Thirty years on from the important Rock Against Racism carnival, things are rather different now. The east end has changed totally since 1978. Racial violence in Tower Hamlets today is more likely to be Bengali on Somali or brown on white. Bengali figures dominate politics in the borough, in all 3 main parties - something unthinkable 30 years ago. As if that were not enough, there is also Respect, a party whose MP has already declared his intention to stand aside for a 'local candidate' at the next election - I somewhat doubt he means a white working class woman.
Labour barely bothers canvassing in many working class areas in Hackney, Tower Hamlets or Newham, although the rapidly expanding middle class areas in each borough is visited with enthusiasm at each election.
In 1978 Rock Against Racism organisers ignored the fact that the National Front were mobilising at Brick Lane, refusing to tell activists what was happening a couple of miles away in case it 'distracted from the day'. At least the The SWP has not changed!
Although the Anti-Nazi league logo was being used on placards, the Socialist Workers Party's current anti-fascist front group is actually Unite Against Fascism, the ANL has come and gone three times (by my calculations) since 1978! Each change has been a hierarchical, from the top down decision enforced upon the 'membership'. The numbers lost and disillusioned by such nonsense must run into the thousands.
Summertime - And The Living Is Easy?
One of the biggest changes though, was apparent when you entered Victoria Park. The highlight of London's summers was always its free events - the festivals and Carnivals in parks and fields across the capital. Here was an opportunity to eat, drink and be merry with friends in the sunshine, with very little in the way of rules and regulation.

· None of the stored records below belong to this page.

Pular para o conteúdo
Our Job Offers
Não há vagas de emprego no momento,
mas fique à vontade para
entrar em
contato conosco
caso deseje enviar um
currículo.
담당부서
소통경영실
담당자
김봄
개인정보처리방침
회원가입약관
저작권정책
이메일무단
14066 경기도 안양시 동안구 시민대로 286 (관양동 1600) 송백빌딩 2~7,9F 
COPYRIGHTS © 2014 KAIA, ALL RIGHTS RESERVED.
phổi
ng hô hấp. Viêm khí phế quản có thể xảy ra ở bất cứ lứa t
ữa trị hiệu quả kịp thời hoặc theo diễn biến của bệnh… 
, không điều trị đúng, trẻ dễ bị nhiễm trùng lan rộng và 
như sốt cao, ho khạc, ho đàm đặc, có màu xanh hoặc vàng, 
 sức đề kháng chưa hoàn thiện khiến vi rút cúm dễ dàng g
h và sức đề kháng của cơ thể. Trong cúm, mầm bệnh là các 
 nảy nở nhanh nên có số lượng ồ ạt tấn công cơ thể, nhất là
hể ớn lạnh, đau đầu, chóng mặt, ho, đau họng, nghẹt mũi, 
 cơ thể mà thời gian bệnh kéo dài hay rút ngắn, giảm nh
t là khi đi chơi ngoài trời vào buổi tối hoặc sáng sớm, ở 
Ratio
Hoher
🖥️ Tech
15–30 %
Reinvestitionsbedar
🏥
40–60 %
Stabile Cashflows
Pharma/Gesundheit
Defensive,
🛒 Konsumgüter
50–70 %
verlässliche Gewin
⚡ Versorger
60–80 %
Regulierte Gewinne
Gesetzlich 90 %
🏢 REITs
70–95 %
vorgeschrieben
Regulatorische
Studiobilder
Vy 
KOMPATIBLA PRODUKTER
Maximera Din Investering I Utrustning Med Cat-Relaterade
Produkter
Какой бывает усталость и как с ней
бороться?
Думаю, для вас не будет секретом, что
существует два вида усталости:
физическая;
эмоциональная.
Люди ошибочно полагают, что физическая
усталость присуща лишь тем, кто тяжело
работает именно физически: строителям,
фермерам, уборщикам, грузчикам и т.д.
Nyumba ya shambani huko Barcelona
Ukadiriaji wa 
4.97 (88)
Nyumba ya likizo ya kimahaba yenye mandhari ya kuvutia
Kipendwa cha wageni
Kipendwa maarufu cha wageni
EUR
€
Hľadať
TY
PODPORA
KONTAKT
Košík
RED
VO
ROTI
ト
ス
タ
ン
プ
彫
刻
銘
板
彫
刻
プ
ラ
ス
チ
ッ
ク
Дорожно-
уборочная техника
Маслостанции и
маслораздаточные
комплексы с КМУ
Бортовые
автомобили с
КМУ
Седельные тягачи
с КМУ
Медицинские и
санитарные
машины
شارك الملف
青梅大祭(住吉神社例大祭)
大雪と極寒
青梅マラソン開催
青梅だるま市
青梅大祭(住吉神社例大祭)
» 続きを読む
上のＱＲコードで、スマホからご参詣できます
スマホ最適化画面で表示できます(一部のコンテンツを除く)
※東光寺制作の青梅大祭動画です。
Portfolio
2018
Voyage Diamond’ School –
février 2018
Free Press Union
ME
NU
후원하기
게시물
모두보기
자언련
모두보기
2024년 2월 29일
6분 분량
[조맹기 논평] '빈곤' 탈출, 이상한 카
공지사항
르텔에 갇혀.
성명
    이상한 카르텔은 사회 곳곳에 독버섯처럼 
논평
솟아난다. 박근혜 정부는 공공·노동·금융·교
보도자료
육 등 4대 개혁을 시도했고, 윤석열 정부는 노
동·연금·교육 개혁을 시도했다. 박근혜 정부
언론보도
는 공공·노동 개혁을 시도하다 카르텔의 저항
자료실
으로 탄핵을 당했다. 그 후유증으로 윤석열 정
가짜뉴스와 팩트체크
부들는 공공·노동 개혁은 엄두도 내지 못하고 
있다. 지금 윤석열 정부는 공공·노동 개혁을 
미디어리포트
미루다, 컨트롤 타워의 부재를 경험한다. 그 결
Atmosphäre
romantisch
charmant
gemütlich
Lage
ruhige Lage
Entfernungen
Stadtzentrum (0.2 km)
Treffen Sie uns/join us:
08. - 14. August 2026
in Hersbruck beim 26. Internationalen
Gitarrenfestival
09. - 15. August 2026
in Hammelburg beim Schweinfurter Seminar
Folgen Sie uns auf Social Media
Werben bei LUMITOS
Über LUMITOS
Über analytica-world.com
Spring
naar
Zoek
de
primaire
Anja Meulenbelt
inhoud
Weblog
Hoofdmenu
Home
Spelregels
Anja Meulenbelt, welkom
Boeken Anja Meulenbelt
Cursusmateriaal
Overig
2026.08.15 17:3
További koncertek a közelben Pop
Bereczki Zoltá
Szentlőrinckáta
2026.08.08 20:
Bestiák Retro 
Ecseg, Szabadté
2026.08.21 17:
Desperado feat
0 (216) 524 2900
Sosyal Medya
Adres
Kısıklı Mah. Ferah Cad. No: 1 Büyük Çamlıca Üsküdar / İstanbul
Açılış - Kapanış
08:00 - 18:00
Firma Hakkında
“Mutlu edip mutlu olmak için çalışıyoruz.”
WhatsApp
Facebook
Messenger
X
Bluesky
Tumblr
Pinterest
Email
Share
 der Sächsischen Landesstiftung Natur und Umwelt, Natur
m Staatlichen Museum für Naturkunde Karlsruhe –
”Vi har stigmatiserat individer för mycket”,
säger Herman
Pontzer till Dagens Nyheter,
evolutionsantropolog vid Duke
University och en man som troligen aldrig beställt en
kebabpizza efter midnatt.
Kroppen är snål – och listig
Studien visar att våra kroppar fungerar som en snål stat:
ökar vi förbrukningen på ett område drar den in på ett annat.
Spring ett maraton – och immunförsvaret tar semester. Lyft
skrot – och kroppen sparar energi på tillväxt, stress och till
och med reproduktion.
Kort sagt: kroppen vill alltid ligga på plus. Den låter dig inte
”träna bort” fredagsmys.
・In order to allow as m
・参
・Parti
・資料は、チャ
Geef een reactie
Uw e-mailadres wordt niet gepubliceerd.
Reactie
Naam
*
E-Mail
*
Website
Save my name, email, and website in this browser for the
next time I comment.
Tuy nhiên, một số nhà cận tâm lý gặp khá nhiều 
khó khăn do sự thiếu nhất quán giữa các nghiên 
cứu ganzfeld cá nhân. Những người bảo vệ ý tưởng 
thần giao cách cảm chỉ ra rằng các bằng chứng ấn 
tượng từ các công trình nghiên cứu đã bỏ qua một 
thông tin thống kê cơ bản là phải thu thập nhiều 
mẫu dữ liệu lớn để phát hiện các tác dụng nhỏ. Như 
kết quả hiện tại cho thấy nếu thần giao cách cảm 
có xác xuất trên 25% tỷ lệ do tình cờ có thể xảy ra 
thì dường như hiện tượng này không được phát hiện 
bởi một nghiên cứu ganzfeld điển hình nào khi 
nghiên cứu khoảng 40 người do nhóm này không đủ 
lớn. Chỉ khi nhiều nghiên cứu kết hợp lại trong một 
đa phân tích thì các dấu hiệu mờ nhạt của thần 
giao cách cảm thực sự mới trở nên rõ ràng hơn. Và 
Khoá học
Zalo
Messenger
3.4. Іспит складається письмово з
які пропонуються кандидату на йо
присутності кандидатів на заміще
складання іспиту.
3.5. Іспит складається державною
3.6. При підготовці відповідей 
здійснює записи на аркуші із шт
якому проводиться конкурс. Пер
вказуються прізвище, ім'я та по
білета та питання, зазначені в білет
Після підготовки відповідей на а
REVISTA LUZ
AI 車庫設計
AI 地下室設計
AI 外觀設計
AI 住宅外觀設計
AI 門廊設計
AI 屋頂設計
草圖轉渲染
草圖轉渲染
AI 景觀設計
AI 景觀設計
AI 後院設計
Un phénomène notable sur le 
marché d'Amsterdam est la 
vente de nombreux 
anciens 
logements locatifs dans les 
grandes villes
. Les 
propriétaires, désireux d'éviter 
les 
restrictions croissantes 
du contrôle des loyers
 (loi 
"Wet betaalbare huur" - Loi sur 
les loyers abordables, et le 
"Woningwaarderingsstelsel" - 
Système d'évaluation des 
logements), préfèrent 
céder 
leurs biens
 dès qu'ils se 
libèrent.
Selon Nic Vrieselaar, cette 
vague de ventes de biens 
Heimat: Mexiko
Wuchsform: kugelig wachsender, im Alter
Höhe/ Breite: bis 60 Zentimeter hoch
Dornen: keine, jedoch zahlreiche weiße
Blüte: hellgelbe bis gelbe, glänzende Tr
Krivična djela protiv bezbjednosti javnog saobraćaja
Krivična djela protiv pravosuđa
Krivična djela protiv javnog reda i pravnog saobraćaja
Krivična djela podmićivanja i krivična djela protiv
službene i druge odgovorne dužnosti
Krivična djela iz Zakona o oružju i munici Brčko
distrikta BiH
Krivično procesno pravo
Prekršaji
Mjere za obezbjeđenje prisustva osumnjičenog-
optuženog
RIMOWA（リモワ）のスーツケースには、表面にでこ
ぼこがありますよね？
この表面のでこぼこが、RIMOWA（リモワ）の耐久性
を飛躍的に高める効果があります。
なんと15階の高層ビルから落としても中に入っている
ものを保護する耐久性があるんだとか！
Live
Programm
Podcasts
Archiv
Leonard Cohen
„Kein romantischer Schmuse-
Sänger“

No such luck yesterday. Whilst it may not have cost you anything to get in, the Carnival was far from free. Firstly you had to queue up to be funnelled through a gated entry system, with compulsory bag search. The sort of things you get all the time in Victoria Park - bikes, cans of beer and dogs, were naturally not allowed through.
I had a roll of gaffer tape I had absent-mindedly left in my bag confiscated, on the grounds it could be used as an offensive weapon (a decision that seemed to be taken entirely on the say-so of the steward. No lists were available of what could or could not be taken into the Park) Anyone with soft drinks was forced to take the lid off the bottle, apparently so they could not be thrown at the artists. Needless to say an on-site security presence was still required. Why? In case anyone should throw anything at the artists!
Tempting as it is to blame all this on the SWP/UAF, I suspect that would not be fair in this instance. No doubt every summer festival and carnival will be the same, a regulated, money driven closed arena - a depressing state of affairs.
Those who attended the 1978 Rock Against Racism carnival would not have stood for it. The question is - why do we?